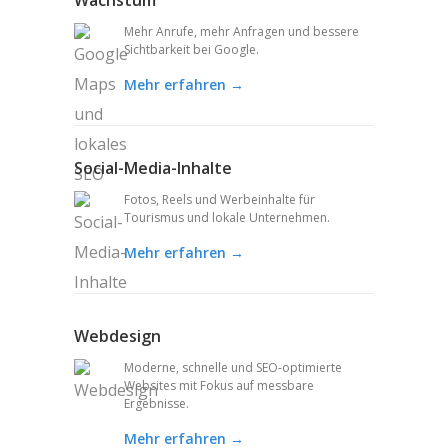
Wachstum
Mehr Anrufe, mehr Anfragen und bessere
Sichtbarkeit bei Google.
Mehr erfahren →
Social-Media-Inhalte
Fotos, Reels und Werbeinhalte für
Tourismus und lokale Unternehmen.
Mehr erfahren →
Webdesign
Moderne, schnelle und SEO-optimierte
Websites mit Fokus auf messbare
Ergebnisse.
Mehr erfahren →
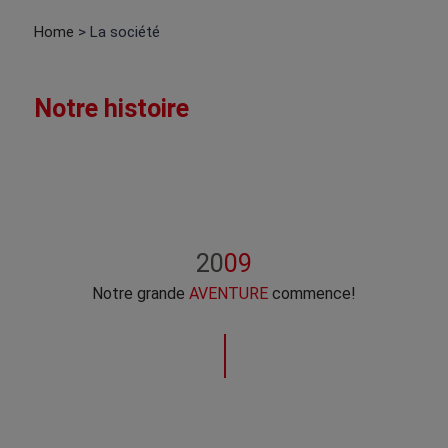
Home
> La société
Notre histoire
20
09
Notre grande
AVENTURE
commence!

==

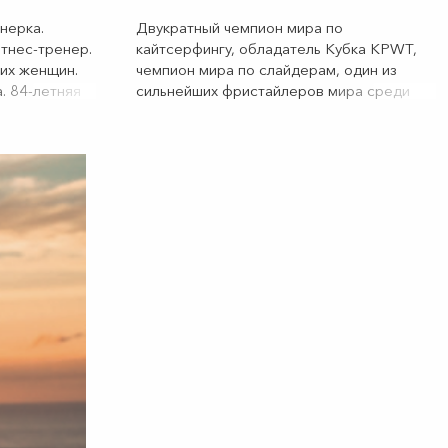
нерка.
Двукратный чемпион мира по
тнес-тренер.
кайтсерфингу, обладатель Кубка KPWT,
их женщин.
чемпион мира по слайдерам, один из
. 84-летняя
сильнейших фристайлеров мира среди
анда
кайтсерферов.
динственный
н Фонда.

Task requirements
In the material above, find every line that has the string "чемпион" and pull those lines out.

Answer to the problem
Двукратный чемпион мира по
чемпион мира по слайдерам, один из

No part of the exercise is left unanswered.